___ Input data ___

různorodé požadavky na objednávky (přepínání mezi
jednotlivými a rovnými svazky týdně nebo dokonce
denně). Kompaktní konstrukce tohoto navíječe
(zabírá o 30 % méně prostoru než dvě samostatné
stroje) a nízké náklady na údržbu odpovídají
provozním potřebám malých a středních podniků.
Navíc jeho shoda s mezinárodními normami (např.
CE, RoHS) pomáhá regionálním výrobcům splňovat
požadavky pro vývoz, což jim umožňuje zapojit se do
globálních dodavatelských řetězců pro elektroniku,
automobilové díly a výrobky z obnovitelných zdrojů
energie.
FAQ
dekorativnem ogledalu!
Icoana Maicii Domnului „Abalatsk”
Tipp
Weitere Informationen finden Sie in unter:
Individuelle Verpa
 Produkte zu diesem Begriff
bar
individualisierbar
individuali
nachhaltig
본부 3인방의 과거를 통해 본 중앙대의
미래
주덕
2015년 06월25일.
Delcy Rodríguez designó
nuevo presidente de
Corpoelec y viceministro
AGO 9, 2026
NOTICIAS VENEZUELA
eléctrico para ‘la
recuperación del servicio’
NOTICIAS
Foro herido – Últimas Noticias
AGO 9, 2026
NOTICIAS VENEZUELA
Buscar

___
___ Input data ___

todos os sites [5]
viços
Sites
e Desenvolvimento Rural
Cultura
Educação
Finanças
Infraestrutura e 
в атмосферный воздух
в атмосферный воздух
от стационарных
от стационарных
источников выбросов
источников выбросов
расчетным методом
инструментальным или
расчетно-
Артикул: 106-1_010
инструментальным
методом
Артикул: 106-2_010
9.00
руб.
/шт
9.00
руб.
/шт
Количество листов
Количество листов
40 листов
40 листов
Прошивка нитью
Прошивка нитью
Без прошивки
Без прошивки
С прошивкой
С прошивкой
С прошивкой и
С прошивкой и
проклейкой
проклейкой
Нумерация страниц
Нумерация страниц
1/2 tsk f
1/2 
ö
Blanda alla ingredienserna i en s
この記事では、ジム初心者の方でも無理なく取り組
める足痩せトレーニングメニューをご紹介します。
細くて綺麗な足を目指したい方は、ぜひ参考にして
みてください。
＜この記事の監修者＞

___
___ Input data ___

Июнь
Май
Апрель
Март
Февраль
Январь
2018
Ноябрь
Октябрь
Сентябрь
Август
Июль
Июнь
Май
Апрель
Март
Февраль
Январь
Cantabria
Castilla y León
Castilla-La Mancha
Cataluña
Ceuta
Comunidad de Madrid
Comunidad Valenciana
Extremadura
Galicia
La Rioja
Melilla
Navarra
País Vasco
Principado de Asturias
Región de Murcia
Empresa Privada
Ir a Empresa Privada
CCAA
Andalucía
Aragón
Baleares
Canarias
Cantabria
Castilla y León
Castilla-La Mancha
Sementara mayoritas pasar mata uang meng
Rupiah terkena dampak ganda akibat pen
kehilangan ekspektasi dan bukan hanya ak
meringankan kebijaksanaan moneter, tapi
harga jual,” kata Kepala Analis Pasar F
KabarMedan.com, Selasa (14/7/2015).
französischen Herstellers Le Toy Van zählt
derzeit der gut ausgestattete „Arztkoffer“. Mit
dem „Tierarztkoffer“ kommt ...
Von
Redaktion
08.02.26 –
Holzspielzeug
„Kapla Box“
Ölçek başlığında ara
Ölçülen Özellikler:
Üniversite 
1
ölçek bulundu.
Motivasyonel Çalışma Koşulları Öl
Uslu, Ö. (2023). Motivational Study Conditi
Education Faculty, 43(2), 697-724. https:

___

**What is required**
For each line of the material that includes the word "инструментальным", make a copy.

**Response**
инструментальным или
инструментальным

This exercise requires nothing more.